In the multimodal setting of VAEs, Suzuki, Nakayama, and Matsuo (2017) introduced JVAE, where an extra multimodal encoder is trained to be aligned with other unimodal encoders. Similarly, Vedantam et al. (2018) utilized an extra multimodal encoder, while their training procedure is split into two stages. Moreover, they proposed to use PoE to handle the missing data during inference. Since introducing the extra multimodal encoders explicitly is exponential in modalities, Wu and Goodman (2018) proposed MVAE to approximate the multimodal encoder through the product of experts. However, MVAE failed to translate from one modality to another. One of the motivations of PoE was to produce the sharper joint posterior, since it would increase the beliefs when more modalities are observed (Vedantam et al. 2018; Kurle, Günnemann, and van der Smagt 2019). Our analysis suggests if we want to translate among different modalities, the latent code should be aligned. Most recently, Shi et al. (2019) proposed to replace PoE with MoE, which achieved the better cross generation performance. Sutter, Daunhawer, and Vogt (2020) enabled the efficient training by computing the joint posterior in closed-form, which eliminates inefficient sampling to approximate the joint posterior. Furthermore, Shi et al. (2021) introduced a constrastive version of ELBO to improve data-efficiency. By introducing contrastive term, they make the model to utilize the unpaired data. Unfortunately, their objective is heuristically derived and empirically weighted to avoid the degenerate solutions, where the models only generates random noise. Instead, our model employs a discriminator to achieve constrastive learning.

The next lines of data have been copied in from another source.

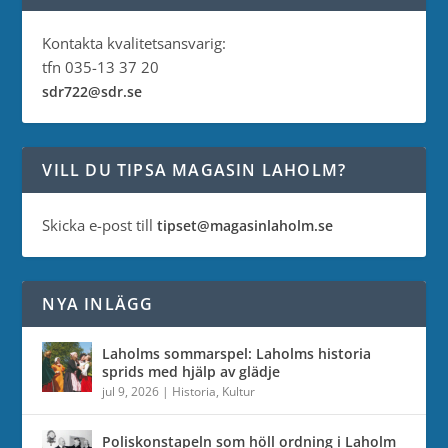
Kontakta kvalitetsansvarig:
tfn 035-13 37 20
sdr722@sdr.se
VILL DU TIPSA MAGASIN LAHOLM?
Skicka e-post till
tipset@magasinlaholm.se
NYA INLÄGG
Laholms sommarspel: Laholms historia
sprids med hjälp av glädje
jul 9, 2026
|
Historia
,
Kultur
Poliskonstapeln som höll ordning i Laholm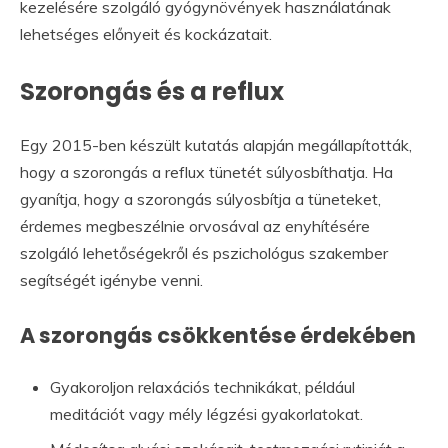
kezelésére szolgáló gyógynövények használatának
lehetséges előnyeit és kockázatait.
Szorongás és a reflux
Egy 2015-ben készült kutatás alapján megállapították,
hogy a szorongás a reflux tünetét súlyosbíthatja. Ha
gyanítja, hogy a szorongás súlyosbítja a tüneteket,
érdemes megbeszélnie orvosával az enyhítésére
szolgáló lehetőségekről és pszichológus szakember
segítségét igénybe venni.
A szorongás csökkentése érdekében
Gyakoroljon relaxációs technikákat, például
meditációt vagy mély légzési gyakorlatokat.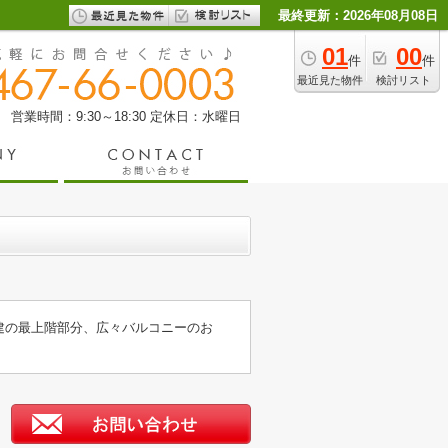
最終更新：2026年08月08日
01
00
件
件
最近見た物件
検討リスト
営業時間：9:30～18:30
定休日：水曜日
階建の最上階部分、広々バルコニーのお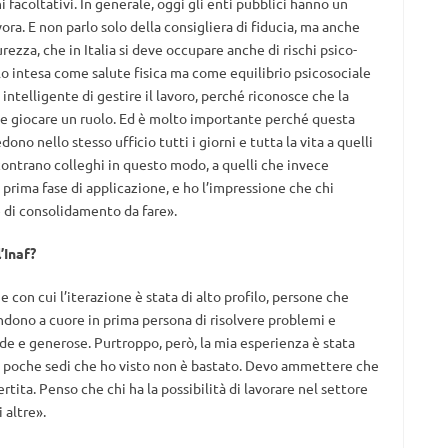
i facoltativi. In generale, oggi gli enti pubblici hanno un
vora. E non parlo solo della consigliera di fiducia, ma anche
curezza, che in Italia si deve occupare anche di rischi psico-
olo intesa come salute fisica ma come equilibrio psicosociale
intelligente di gestire il lavoro, perché riconosce che la
e giocare un ruolo. Ed è molto importante perché questa
no nello stesso ufficio tutti i giorni e tutta la vita a quelli
contrano colleghi in questo modo, a quelli che invece
a prima fase di applicazione, e ho l’impressione che chi
 di consolidamento da fare».
’Inaf?
 con cui l’iterazione è stata di alto profilo, persone che
ndono a cuore in prima persona di risolvere problemi e
de e generose. Purtroppo, però, la mia esperienza è stata
lle poche sedi che ho visto non è bastato. Devo ammettere che
rtita. Penso che chi ha la possibilità di lavorare nel settore
 altre».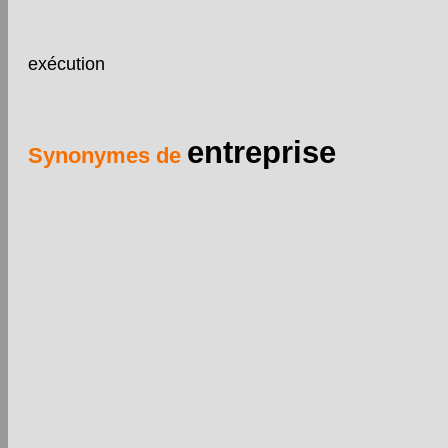
exécution
entreprise
Synonymes de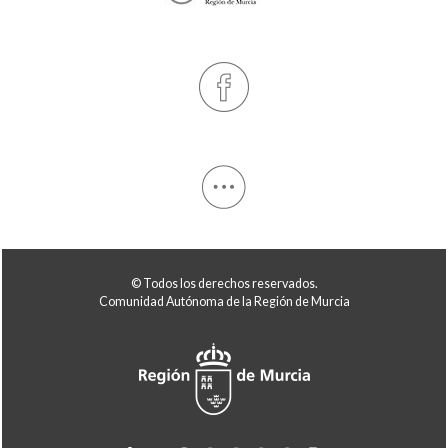
© Todos los derechos reservados.
Comunidad Autónoma de la Región de Murcia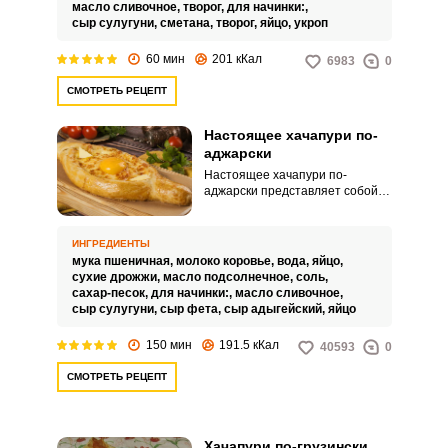
масло сливочное,
творог,
для начинки:,
сыр сулугуни,
сметана,
творог,
яйцо,
укроп
60 мин
201 кКал
6983
0
СМОТРЕТЬ РЕЦЕПТ
Настоящее хачапури по-
аджарски
Настоящее хачапури по-
аджарски представляет собой
тонко раскатанное дрожжевое
тесто, оформленное в виде
«лодочки», которая заполнена
ИНГРЕДИЕНТЫ
большим количеством сыра.
мука пшеничная,
молоко коровье,
вода,
яйцо,
Незадолго до готовности теста в
сухие дрожжи,
масло подсолнечное,
соль,
него разбивается яйцо, которое
сахар-песок,
для начинки:,
масло сливочное,
запекается так, что белок
сыр сулугуни,
сыр фета,
сыр адыгейский,
яйцо
запекается, а желток остается
жидким.
150 мин
191.5 кКал
40593
0
СМОТРЕТЬ РЕЦЕПТ
Хачапури по-грузински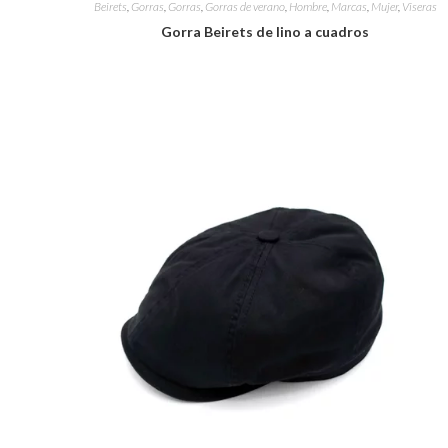
Beirets
,
Gorras
,
Gorras
,
Gorras de verano
,
Hombre
,
Marcas
,
Mujer
,
Viseras
Gorra Beirets de lino a cuadros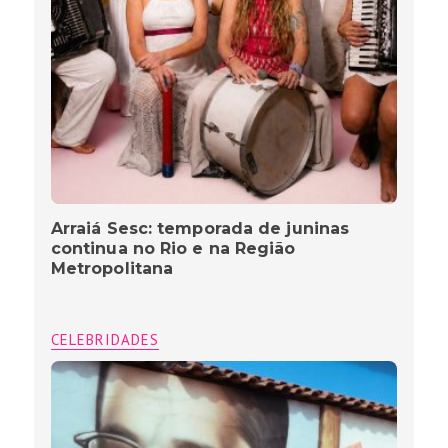
Arraiá Sesc: temporada de juninas
continua no Rio e na Região
Metropolitana
CELEBRIDADES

GANs with specific form of discriminators

Miyato and Koyama (2018) proposed a specific form for the discriminator of cGAN. Instead of concatenating the conditional vector to the feature vectors, they constructed the discriminator in the form of the dot product of the conditional vector and the feature vector with certain regularity assumption. They showed that a specific form of discriminator can improve the conditional image generation quality significantly. Our approach is inspired by FactorGAN (Stoller, Ewert, and Dixon 2020), where they proposed to factorize the joint data distribution into a set of lower-dimensional distributions. Such factorization allows the model to be trained on incomplete observation. The factorization in Stoller, Ewert, and Dixon (2020) is quite arbitrary while our factorization naturally follows the model specification.

Factorized latent space

Factorizing the latent space into modality-specific and shared codes is not a new idea. In image-to-image translation, MUNIT (Huang, Belongie, and Kautz 2018) introduced content and style codes, which aimed at achieving many-to-many translation. In the multimodal generative modeling, Tsai et al. (2019) proposed to factorize the latent space into multimodal discriminative factors and modality-specific generative factors. Sutter, Daunhawer, and Vogt (2020) also used the modality-specific code to improve the performance. Our analysis suggests that latent space factorization is necessary in the multimodal setting when the decoder is limited to the restricted model class.

6 Conclusion

In this work, we proposed a new framework for multimodal generative modeling based on generative adversarial networks. To learn a coherent multimodal generative model, all unimodal encoder distributions were required to be aligned with the joint decoder distribution, simultaneously. The consequence of aligning multiple encoder distributions is that the product of experts should be avoided and the latent space need to be factorized. By factorizing the discriminator, we can utilize the unpaired data more efficiently and embed the constrastive learning mechanism in our framework. We conducted extensive experiments, whose promising results show that our proposed method outperforms the state-of-the-art method on a variety of metrics across different datasets.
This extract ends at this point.